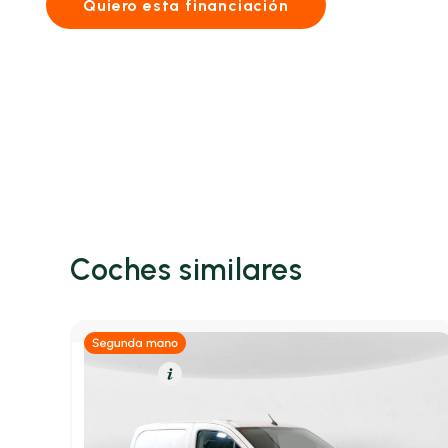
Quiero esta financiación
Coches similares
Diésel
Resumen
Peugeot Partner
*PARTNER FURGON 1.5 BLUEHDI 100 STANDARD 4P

---

[Requirement]
Word for word and without any pictures, return all of the lines above.

[Response box]
Quiero esta financiación
Coches similares
Diésel
Resumen
Peugeot Partner
*PARTNER FURGON 1.5 BLUEHDI 100 STANDARD 4P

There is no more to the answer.